Le leader pop doit, vous le dites, se remettre au centre de la société, au cœur des préoccupations à la fois sociétales et environnementales. Avez-vous un exemple de leader qui incarne justement cette nouvelle manière de diriger ?

Le leader pop doit être dans l’arène, il doit être dans la rue au sens où il doit être connecté à la société, il doit être en empathie avec la société. Quelques exemples : Zelensky, mais aussi l’ex première ministre de Nouvelle-Zélande, Jacinda Ardem qui vient de démissionner en avouant qu’elle n’avait plus la force. Et enfin un dernier exemple, Arthur Sadoun qui a annoncé son pledge pour le cancer, il a parlé de son propre cancer et là aussi, il est descendu de son rôle de CEO pour se remettre à notre niveau.

Vous parlez finalement d’un leadership authentique, un leader à visage humain comme Emmanuel Faber de Danone que vous citez, mais qui a dû partir. Comment analysez-vous cet échec ?

On a lu beaucoup de choses sur le management d’Emmanuel Faber. Je pense que c’est un leader pop parce qu’il est populaire au sens où il comprend la société et le monde. C’est un homme ouvert qui a fait un travail sur lui-même et puis enfin, il est politique parce qu’il a défendu à travers son business une vision du monde donc il est pop !

La question que je me pose c’est : n’était-il pas trop en avance sur son époque et étions-nous en capacité d’accepter un management un peu différent parce que ça peut bousculer aussi ? Le système des entreprises écrase parfois l’individu. La question est donc : peut-on être un leader pop dans des systèmes qui ne le sont pas ?

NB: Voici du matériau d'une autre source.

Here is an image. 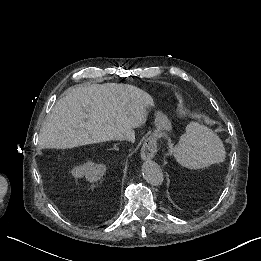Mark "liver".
Here are the masks:
<instances>
[{"label": "liver", "mask_w": 261, "mask_h": 261, "mask_svg": "<svg viewBox=\"0 0 261 261\" xmlns=\"http://www.w3.org/2000/svg\"><path fill=\"white\" fill-rule=\"evenodd\" d=\"M151 96L130 84L104 83L71 87L43 123L39 143L46 148L127 140L146 122Z\"/></svg>", "instance_id": "6515ba94"}]
</instances>
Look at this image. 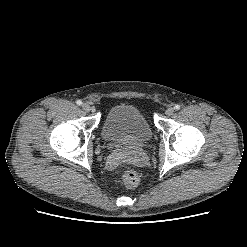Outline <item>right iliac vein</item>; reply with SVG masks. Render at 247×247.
I'll return each mask as SVG.
<instances>
[{"label": "right iliac vein", "instance_id": "right-iliac-vein-1", "mask_svg": "<svg viewBox=\"0 0 247 247\" xmlns=\"http://www.w3.org/2000/svg\"><path fill=\"white\" fill-rule=\"evenodd\" d=\"M82 108L85 112H89L91 110L90 105L87 103L82 104Z\"/></svg>", "mask_w": 247, "mask_h": 247}]
</instances>
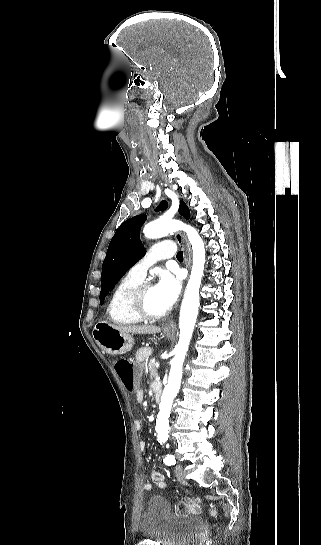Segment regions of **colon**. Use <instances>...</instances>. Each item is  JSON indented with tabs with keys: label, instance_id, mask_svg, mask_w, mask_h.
Listing matches in <instances>:
<instances>
[{
	"label": "colon",
	"instance_id": "colon-1",
	"mask_svg": "<svg viewBox=\"0 0 321 545\" xmlns=\"http://www.w3.org/2000/svg\"><path fill=\"white\" fill-rule=\"evenodd\" d=\"M115 371L128 391H134L136 389V370L130 361L126 359L118 360L115 363ZM177 511L181 514L199 513L200 505L196 500L187 499L177 506ZM215 513L216 511L213 509L212 514Z\"/></svg>",
	"mask_w": 321,
	"mask_h": 545
}]
</instances>
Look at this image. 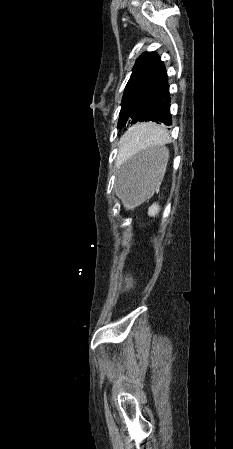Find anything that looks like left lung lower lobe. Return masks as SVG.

Il y a un point que vous évoquez qui paraît très important, ce sont les personnalités atypiques. N’a t-on pas encore du mal à intégrer ces profils dans les organisations ?

C’est un sujet qui me tient à cœur parce que je trouve que dans notre société et dans les entreprises, on stigmatise trop les gens qui sont atypiques. Ce que j’entends par atypique, ce sont ces gens qui vont être différents et qui peuvent faire de leur différence une force. Les entreprises écrasent trop la différence, on nous demande de rentrer dans une norme. Je pense qu’il faut aussi réussir à accepter la différence parce que c’est une source de créativité. C’est cette mixité de profils qui est hyper intéressante.

Cette question se pose notamment en France où on est beaucoup sur les “hard skills”, à la différence des pays anglo-saxons où les “soft skills” sont beaucoup plus mise en avant.

C’est exactement ça ! J’ai la chance d’avoir pu découvrir l’éducation anglo-saxonne et la façon dont on élève les enfants avec le développement des soft skills. Ils doivent être capables de faire plein de choses en plus du travail scolaire. On doit absolument s’ouvrir aux soft skills, on doit former dans les écoles et dans les entreprises . Et on devrait évaluer les gens aussi là-dessus.

Comment le leader pop doit-il gérer les individus dans l’entreprise ? Comment imaginez-vous finalement le style de management ?

Il a forcément de l’humilité et un ego mis à la bonne place. Il donne la parole, est capable de donner des feedbacks et d’en recevoir. C’est une position qui n’est pas toujours facile puisqu’on a souvent appris que le leader devait être le sachant. Le leader pop doit aussi laisser libre cours à son intuition et demander aux autres de la libérer. Enfin, un leader pop doit permettre à ses équipes de grandir sans tomber dans les dérivés du développement personnel en entreprise.

En filigrane, ne dressez-vous pas dans ce leader pop celui du leader femme ?

J’ai envie de dire non, le leader pop n’est pas forcément une femme. Pour autant, on voit que l’émergence du féminin et des femmes dans les entreprises impacte la façon de diriger. Mais je vois aussi des hommes qui ont de vraies valeurs féminines d’écoute et d’empathie ; et des femmes qui ont des valeurs masculines dans le pouvoir et la puissance. Pour autant, je suis assez convaincue que les femmes sont extrêmement bien placées pour incarner ce renouveau du leadership parce qu’effectivement la majorité des femmes sont plutôt dans l’écoute et dans l’empathie.